▶ Your instructions
Nothing in the entries may be altered; copy them in full.

▶ Items from a dataset
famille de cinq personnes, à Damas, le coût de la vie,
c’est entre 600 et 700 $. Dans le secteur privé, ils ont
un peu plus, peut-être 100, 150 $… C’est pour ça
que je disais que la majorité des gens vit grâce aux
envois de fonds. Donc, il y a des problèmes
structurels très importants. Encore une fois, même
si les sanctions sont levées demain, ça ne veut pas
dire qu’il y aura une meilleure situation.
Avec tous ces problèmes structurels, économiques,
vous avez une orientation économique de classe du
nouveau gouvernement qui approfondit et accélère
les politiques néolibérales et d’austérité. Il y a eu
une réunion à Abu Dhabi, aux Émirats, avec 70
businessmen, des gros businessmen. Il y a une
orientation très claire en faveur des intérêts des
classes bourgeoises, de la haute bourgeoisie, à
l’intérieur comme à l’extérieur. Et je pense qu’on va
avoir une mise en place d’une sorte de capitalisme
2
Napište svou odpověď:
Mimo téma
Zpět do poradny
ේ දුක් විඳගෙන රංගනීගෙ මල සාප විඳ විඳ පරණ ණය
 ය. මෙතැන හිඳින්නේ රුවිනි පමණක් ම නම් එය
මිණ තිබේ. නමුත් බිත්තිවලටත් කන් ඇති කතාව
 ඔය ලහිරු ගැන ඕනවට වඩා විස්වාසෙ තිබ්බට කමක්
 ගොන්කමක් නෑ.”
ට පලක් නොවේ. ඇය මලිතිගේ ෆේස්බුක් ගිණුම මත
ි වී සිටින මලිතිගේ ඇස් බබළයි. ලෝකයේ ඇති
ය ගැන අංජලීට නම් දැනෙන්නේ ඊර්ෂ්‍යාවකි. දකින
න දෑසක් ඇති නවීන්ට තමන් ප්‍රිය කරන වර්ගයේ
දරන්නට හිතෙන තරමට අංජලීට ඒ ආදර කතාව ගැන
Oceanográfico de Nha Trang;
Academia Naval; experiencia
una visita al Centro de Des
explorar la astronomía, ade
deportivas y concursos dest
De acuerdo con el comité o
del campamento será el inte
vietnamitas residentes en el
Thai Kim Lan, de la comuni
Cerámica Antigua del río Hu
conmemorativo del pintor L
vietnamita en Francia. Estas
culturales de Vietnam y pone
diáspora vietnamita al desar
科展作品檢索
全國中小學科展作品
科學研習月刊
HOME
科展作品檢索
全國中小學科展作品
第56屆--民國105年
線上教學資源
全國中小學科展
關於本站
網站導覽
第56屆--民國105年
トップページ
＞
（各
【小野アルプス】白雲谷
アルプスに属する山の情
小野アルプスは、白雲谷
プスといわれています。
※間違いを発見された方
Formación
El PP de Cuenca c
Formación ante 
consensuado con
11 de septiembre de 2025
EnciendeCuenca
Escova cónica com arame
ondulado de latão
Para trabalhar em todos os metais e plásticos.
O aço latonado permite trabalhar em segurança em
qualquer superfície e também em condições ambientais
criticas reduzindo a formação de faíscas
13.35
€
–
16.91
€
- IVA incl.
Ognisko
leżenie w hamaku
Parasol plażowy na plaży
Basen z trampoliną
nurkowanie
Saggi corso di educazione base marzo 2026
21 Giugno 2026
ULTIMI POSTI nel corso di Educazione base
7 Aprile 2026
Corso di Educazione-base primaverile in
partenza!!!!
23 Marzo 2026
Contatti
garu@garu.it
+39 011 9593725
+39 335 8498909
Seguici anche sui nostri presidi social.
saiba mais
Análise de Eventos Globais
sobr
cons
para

▶ Solution for this exercise
famille de cinq personnes, à Damas, le coût de la vie,
c’est entre 600 et 700 $. Dans le secteur privé, ils ont
un peu plus, peut-être 100, 150 $… C’est pour ça
que je disais que la majorité des gens vit grâce aux
envois de fonds. Donc, il y a des problèmes
structurels très importants. Encore une fois, même
si les sanctions sont levées demain, ça ne veut pas
dire qu’il y aura une meilleure situation.
Avec tous ces problèmes structurels, économiques,
vous avez une orientation économique de classe du
nouveau gouvernement qui approfondit et accélère
les politiques néolibérales et d’austérité. Il y a eu
une réunion à Abu Dhabi, aux Émirats, avec 70
businessmen, des gros businessmen. Il y a une
orientation très claire en faveur des intérêts des
classes bourgeoises, de la haute bourgeoisie, à
l’intérieur comme à l’extérieur. Et je pense qu’on va
avoir une mise en place d’une sorte de capitalisme
2
Napište svou odpověď:
Mimo téma
Zpět do poradny
ේ දුක් විඳගෙන රංගනීගෙ මල සාප විඳ විඳ පරණ ණය
 ය. මෙතැන හිඳින්නේ රුවිනි පමණක් ම නම් එය
මිණ තිබේ. නමුත් බිත්තිවලටත් කන් ඇති කතාව
 ඔය ලහිරු ගැන ඕනවට වඩා විස්වාසෙ තිබ්බට කමක්
 ගොන්කමක් නෑ.”
ට පලක් නොවේ. ඇය මලිතිගේ ෆේස්බුක් ගිණුම මත
ි වී සිටින මලිතිගේ ඇස් බබළයි. ලෝකයේ ඇති
ය ගැන අංජලීට නම් දැනෙන්නේ ඊර්ෂ්‍යාවකි. දකින
න දෑසක් ඇති නවීන්ට තමන් ප්‍රිය කරන වර්ගයේ
දරන්නට හිතෙන තරමට අංජලීට ඒ ආදර කතාව ගැන
Oceanográfico de Nha Trang;
Academia Naval; experiencia
una visita al Centro de Des
explorar la astronomía, ade
deportivas y concursos dest
De acuerdo con el comité o
del campamento será el inte
vietnamitas residentes en el
Thai Kim Lan, de la comuni
Cerámica Antigua del río Hu
conmemorativo del pintor L
vietnamita en Francia. Estas
culturales de Vietnam y pone
diáspora vietnamita al desar
科展作品檢索
全國中小學科展作品
科學研習月刊
HOME
科展作品檢索
全國中小學科展作品
第56屆--民國105年
線上教學資源
全國中小學科展
關於本站
網站導覽
第56屆--民國105年
トップページ
＞
（各
【小野アルプス】白雲谷
アルプスに属する山の情
小野アルプスは、白雲谷
プスといわれています。
※間違いを発見された方
Formación
El PP de Cuenca c
Formación ante 
consensuado con
11 de septiembre de 2025
EnciendeCuenca
Escova cónica com arame
ondulado de latão
Para trabalhar em todos os metais e plásticos.
O aço latonado permite trabalhar em segurança em
qualquer superfície e também em condições ambientais
criticas reduzindo a formação de faíscas
13.35
€
–
16.91
€
- IVA incl.
Ognisko
leżenie w hamaku
Parasol plażowy na plaży
Basen z trampoliną
nurkowanie
Saggi corso di educazione base marzo 2026
21 Giugno 2026
ULTIMI POSTI nel corso di Educazione base
7 Aprile 2026
Corso di Educazione-base primaverile in
partenza!!!!
23 Marzo 2026
Contatti
garu@garu.it
+39 011 9593725
+39 335 8498909
Seguici anche sui nostri presidi social.
saiba mais
Análise de Eventos Globais
sobr
cons
para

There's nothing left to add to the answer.